Oggi si vota in molte città. Chissà se andando a votare qualche autotrasportatore starà pensando anche al voto che ha dato in sede di Associazione per decidere chi lo debba rappresentare in sede istituzionale…

Beh, nel caso lo facciate, pensate anche che poco cambierà. Non è per essere pessimista, qualunquista o, men che meno, governativo. Sta di fatto che anche questa volta, lo spauracchio usato dalle Associazioni di Categoria per protestare contro la politica del governo è… lo sciopero, il fermo!

Il 7 giugno, alla luce dell’atteggiamento poco collaborativo del Governo, UNATRAS deciderà se confermare il fermo già deciso per far sentire la propria voce contro un dietrofront istituzionale sulle promesse fatte al settore.

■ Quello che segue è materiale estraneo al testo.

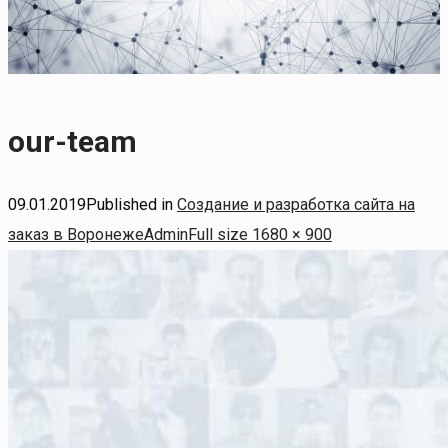
our-team
09.01.2019
Published in
Создание и разработка сайта на
Full
заказ в Воронеже
Admin
Full size 1680 × 900
size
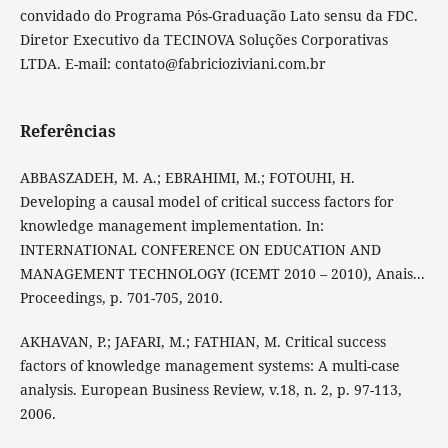
convidado do Programa Pós-Graduação Lato sensu da FDC.
Diretor Executivo da TECINOVA Soluções Corporativas
LTDA. E-mail: contato@fabricioziviani.com.br
Referências
ABBASZADEH, M. A.; EBRAHIMI, M.; FOTOUHI, H.
Developing a causal model of critical success factors for
knowledge management implementation. In:
INTERNATIONAL CONFERENCE ON EDUCATION AND
MANAGEMENT TECHNOLOGY (ICEMT 2010 – 2010), Anais...
Proceedings, p. 701-705, 2010.
AKHAVAN, P.; JAFARI, M.; FATHIAN, M. Critical success
factors of knowledge management systems: A multi-case
analysis. European Business Review, v.18, n. 2, p. 97-113,
2006.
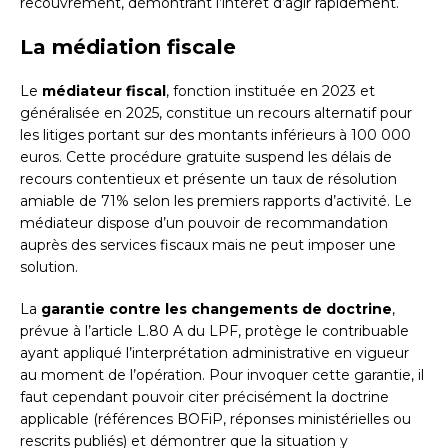
recouvrement, démontrant l’intérêt d’agir rapidement.
La médiation fiscale
Le
médiateur fiscal
, fonction instituée en 2023 et
généralisée en 2025, constitue un recours alternatif pour
les litiges portant sur des montants inférieurs à 100 000
euros. Cette procédure gratuite suspend les délais de
recours contentieux et présente un taux de résolution
amiable de 71% selon les premiers rapports d’activité. Le
médiateur dispose d’un pouvoir de recommandation
auprès des services fiscaux mais ne peut imposer une
solution.
La
garantie contre les changements de doctrine
,
prévue à l’article L.80 A du LPF, protège le contribuable
ayant appliqué l’interprétation administrative en vigueur
au moment de l’opération. Pour invoquer cette garantie, il
faut cependant pouvoir citer précisément la doctrine
applicable (références BOFiP, réponses ministérielles ou
rescrits publiés) et démontrer que la situation y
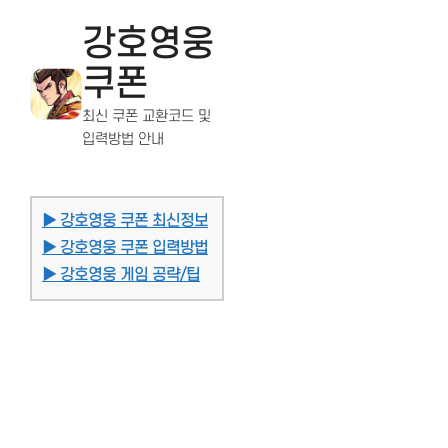
강호영웅
쿠폰
최신 쿠폰 교환코드 및
입력방법 안내
▶ 강호영웅 쿠폰 최신정보
▶ 강호영웅 쿠폰 입력방법
▶ 강호영웅 게임 공략/팁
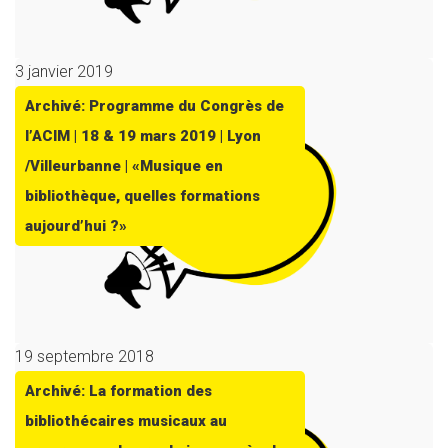
3 janvier 2019
Archivé: Programme du Congrès de
l’ACIM | 18 & 19 mars 2019 | Lyon
/Villeurbanne | «Musique en
bibliothèque, quelles formations
aujourd’hui ?»
19 septembre 2018
Archivé: La formation des
bibliothécaires musicaux au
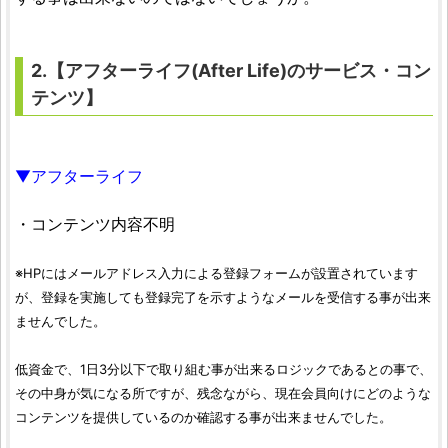
2.【アフターライフ(After Life)のサービス・コン
テンツ】
▼アフターライフ
・コンテンツ内容不明
※HPにはメールアドレス入力による登録フォームが設置されています
が、登録を実施しても登録完了を示すようなメールを受信する事が出来
ませんでした。
低資金で、1日3分以下で取り組む事が出来るロジックであるとの事で、
その中身が気になる所ですが、残念ながら、現在会員向けにどのような
コンテンツを提供しているのか確認する事が出来ませんでした。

E cosa accadrà? Nulla. Perchè, nonostante ci sia un coordinamento centrale (UNATRAS appunto) delle associazioni, ognuna cercherà in qualche modo di portare avanti gli interessi dei propri associati, ognuna cercherà di avere la propria posizione e voce di rilevanza, alcuni degli associati aderiranno, altri no. E quale sarà il risultato? Fermo macchina e conseguente mancato guadagno per “N” giorni, disagi ai consumatori per un nulla di fatto, e tanto parlare.

Siamo all’inizio di una timida ripresa. Cosa comporta fermare le proprie attività proprio in questo momento? Ci lamentiamo, a volte, che il veicolo deve star fermo qualche ora per la manutenzione, e adesso che si prospetta un fermo di giorni non ce ne importa nulla?

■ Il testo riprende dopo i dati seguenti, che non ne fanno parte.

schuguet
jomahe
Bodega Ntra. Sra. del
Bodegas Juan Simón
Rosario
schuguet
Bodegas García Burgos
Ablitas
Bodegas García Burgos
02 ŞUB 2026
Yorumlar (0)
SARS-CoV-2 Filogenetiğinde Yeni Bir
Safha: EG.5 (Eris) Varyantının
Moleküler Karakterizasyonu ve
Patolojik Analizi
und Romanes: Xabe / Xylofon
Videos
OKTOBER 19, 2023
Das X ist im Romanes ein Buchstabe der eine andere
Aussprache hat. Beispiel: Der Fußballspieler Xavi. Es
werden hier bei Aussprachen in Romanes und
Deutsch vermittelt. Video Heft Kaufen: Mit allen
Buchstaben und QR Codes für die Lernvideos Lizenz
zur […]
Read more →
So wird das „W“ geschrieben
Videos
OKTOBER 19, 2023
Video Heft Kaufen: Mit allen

Che fare? Come protestare? Come far valere i propri diritti?
Una soluzione, per l’Italia, di fatto non ce l’abbiamo se non invocare sempre la solita aspirazione: ESSERE UNITI, DAVVERO!
Un fermo ha senso se porta dei risultati concreti. In Francia, lo abbiamo detto mille volte, se si ferma l’autotrasporto si ferma il Paese. In Italia, al massimo riceveremo in ritardo il nostro nuovo smartphone.